Sam chewed the inside of his lip, making the muscle on the side of his face twitch. "Dean. Don't lie to me. How bad is it?"

Dean saw the fear in Sam's eyes then, how the corners of his lips pulled tight when he said it, and he realized Sam really didn't know. All his trust was in Dean, as it always had been, to tell him he was fine. And Dean hadn't told him he was fine. Dean hadn't told him a thing. He realized then how cruel that was, how out of touch he'd become with what Sam needed from him when it used to be the first and only thing he paid any attention to.

Maybe he and Sam didn't need to be so caught up in each other that they couldn't live their own lives, but it didn't mean he wanted to give that part of himself up, either. And he damn well didn't want Sam to give it up. Was that selfish? Maybe he didn't know what he wanted. Maybe he didn't care as long as it meant taking care of Sammy.
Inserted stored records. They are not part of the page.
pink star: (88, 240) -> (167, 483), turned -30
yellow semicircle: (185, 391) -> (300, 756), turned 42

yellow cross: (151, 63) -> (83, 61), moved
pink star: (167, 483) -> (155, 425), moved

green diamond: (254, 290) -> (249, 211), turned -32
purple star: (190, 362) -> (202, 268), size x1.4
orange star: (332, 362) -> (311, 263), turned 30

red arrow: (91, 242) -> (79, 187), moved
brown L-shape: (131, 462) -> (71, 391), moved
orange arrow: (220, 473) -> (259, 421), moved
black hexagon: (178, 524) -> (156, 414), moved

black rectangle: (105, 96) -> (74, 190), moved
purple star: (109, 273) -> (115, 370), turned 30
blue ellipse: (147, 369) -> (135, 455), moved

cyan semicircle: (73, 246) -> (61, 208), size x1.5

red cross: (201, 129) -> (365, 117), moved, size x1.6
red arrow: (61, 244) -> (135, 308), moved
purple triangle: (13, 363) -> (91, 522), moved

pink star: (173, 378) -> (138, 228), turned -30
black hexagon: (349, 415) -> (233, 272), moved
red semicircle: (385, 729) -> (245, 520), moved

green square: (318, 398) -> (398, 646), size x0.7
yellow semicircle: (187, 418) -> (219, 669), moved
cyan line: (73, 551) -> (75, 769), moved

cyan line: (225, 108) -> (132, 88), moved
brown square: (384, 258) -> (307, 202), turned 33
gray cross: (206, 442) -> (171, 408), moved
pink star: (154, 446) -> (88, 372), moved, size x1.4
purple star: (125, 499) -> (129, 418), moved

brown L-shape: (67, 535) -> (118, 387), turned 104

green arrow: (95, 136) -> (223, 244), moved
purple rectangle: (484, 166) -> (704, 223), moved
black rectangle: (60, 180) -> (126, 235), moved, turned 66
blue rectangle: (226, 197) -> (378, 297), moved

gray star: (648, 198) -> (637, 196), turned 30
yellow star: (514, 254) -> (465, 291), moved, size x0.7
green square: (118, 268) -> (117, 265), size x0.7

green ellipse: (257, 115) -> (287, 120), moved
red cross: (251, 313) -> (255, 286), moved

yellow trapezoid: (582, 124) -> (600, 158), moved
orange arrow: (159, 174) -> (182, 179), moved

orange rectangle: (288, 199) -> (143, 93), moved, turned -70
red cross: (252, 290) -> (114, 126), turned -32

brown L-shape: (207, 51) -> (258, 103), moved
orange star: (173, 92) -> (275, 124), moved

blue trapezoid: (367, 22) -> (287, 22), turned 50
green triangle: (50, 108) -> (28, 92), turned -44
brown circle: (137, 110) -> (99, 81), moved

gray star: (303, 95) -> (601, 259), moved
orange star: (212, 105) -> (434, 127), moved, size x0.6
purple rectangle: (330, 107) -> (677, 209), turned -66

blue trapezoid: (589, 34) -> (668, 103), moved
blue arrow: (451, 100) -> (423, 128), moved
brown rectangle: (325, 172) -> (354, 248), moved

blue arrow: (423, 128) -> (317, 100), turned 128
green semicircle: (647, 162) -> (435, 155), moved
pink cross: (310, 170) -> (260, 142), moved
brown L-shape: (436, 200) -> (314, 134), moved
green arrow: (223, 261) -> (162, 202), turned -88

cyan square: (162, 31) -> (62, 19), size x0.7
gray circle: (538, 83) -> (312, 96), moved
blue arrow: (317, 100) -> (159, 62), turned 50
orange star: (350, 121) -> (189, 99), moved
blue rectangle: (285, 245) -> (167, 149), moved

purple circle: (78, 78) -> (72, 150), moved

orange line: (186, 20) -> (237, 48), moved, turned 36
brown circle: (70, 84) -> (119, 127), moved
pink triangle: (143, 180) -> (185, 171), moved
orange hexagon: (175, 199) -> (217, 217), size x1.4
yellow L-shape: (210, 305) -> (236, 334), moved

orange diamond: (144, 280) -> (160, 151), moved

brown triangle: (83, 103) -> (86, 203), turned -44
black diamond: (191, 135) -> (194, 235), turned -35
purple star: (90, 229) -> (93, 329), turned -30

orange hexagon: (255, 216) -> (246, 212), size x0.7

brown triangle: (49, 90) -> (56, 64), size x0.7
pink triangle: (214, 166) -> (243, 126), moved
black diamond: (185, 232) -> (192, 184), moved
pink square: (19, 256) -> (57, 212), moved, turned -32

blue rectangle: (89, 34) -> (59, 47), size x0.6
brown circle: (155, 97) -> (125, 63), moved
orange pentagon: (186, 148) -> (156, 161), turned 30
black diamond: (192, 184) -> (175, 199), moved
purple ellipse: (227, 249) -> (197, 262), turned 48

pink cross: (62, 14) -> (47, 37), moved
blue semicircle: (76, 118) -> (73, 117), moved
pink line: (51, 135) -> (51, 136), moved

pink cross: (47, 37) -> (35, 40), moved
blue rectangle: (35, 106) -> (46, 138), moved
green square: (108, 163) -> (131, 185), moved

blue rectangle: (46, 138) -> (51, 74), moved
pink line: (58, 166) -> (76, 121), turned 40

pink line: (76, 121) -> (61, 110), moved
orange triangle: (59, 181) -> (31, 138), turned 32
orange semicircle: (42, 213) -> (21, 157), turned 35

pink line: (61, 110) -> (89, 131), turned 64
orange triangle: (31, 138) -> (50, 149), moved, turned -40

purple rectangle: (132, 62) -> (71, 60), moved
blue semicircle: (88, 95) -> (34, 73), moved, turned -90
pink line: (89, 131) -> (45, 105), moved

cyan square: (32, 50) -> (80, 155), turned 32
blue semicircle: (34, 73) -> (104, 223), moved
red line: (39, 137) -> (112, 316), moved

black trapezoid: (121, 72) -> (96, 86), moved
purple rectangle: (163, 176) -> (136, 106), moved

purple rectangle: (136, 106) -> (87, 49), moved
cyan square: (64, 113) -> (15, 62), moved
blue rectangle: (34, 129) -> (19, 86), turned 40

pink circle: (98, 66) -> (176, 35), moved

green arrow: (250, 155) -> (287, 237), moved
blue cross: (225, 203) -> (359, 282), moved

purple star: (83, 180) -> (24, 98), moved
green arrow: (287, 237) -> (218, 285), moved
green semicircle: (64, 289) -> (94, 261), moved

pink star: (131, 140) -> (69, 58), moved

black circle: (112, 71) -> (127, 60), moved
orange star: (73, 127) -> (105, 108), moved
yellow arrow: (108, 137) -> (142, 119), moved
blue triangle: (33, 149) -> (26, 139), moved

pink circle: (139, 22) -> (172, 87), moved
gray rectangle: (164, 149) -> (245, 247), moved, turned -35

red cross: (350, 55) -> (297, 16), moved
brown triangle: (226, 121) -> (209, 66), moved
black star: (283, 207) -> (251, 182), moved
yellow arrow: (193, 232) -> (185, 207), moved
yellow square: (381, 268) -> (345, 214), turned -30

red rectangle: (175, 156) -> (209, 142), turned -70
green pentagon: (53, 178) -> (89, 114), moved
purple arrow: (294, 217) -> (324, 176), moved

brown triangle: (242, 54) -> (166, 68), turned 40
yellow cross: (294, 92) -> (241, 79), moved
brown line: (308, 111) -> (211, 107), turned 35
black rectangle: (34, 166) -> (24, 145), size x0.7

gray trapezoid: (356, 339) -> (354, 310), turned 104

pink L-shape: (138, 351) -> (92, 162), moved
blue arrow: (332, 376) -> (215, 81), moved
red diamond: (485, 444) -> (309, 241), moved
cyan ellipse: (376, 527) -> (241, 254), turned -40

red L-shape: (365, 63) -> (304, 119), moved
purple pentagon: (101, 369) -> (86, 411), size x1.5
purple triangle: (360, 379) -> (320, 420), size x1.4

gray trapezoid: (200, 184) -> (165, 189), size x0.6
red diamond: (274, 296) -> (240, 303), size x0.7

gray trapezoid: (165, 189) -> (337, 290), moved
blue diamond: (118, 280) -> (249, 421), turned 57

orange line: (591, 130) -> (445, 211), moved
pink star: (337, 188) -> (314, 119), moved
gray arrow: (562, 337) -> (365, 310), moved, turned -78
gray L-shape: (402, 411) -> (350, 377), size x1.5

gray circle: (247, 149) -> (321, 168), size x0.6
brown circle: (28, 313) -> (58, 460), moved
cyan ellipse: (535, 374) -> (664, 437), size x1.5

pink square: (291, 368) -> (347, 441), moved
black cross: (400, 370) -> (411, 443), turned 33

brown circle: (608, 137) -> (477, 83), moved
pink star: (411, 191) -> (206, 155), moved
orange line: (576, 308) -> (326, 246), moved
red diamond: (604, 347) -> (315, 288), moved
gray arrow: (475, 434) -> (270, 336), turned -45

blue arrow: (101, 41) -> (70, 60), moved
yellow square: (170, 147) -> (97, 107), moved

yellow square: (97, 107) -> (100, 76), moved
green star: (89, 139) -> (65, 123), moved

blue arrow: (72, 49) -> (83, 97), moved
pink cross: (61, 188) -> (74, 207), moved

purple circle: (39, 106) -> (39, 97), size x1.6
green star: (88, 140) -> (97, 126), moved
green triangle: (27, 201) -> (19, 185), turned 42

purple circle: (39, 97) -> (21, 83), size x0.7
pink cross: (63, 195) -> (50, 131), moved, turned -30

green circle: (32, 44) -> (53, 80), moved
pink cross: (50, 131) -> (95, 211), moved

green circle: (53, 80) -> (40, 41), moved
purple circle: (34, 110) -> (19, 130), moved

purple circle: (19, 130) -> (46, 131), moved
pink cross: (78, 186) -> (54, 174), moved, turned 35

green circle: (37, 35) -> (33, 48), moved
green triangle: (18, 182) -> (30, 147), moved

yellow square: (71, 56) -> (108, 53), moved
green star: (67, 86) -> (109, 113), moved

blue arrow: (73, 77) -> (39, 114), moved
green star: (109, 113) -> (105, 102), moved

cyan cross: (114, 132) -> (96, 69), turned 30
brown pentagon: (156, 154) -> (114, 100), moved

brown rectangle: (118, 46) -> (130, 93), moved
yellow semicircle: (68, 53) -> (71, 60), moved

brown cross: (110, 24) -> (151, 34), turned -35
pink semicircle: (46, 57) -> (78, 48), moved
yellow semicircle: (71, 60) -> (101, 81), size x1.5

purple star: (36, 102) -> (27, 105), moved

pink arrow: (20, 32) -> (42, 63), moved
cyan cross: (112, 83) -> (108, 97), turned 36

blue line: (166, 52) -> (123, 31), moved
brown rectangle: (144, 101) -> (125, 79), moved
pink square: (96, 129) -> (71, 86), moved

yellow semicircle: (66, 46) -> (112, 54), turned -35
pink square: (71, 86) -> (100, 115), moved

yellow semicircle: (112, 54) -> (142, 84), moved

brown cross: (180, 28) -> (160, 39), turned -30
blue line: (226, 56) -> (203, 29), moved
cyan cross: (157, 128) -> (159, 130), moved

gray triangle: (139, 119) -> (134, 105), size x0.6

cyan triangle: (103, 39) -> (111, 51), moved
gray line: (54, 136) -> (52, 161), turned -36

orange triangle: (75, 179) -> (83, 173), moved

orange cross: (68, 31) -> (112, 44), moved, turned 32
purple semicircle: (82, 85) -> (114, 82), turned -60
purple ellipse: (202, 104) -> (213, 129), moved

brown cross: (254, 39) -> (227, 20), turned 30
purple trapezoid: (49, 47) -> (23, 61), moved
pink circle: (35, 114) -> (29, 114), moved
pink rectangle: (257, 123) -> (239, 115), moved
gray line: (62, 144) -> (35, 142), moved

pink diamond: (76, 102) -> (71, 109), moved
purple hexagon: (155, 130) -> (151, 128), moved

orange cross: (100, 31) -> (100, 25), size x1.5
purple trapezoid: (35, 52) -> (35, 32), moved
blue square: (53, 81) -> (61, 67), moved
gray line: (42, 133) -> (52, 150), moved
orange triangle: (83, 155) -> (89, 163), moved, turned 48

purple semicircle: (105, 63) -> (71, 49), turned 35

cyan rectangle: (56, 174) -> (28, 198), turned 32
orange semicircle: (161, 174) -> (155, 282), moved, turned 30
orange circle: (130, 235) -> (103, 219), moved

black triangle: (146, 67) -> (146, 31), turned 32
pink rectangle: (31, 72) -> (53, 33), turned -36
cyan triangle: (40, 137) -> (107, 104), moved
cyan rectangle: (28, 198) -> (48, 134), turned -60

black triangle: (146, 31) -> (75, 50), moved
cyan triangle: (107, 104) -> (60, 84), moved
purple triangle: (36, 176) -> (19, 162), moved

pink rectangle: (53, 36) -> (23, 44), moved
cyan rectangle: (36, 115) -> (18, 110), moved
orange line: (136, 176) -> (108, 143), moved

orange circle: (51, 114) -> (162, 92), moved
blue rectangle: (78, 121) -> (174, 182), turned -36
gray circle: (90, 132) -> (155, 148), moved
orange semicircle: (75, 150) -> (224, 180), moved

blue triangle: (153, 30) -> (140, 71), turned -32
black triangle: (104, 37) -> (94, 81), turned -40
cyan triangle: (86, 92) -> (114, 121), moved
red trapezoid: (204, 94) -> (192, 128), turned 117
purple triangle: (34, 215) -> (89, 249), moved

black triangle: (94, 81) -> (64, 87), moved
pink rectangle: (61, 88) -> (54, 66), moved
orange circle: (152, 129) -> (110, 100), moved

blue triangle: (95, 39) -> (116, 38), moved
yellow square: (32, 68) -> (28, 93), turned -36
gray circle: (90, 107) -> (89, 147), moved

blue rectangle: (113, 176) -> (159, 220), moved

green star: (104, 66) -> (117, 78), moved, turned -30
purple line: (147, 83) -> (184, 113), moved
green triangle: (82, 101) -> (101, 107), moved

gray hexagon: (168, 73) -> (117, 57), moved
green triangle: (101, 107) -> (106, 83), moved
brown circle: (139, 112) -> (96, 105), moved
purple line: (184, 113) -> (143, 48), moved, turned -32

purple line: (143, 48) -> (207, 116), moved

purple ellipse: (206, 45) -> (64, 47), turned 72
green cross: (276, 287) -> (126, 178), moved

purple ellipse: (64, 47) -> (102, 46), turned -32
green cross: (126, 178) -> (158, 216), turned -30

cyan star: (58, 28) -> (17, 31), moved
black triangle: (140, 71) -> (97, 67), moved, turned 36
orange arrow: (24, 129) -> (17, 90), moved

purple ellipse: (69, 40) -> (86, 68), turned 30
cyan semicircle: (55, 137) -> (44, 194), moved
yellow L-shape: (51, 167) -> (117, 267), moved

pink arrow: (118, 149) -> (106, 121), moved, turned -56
"Fine, Sam, you're going to be just fine. You could walk out of here right now if you wanted to."

"Seriously?" Sam took a deep breath, and all of the tension eased out of him.

It actually took some of Dean's with it. "Yeah," he said, even smiling a bit. "You're a crap shot, always have been."

"Too soon, Dean."

"Okay." He clasped his hand around Sam's again, feeling the surge of warmth and protectiveness he'd been missing. "Okay, understood."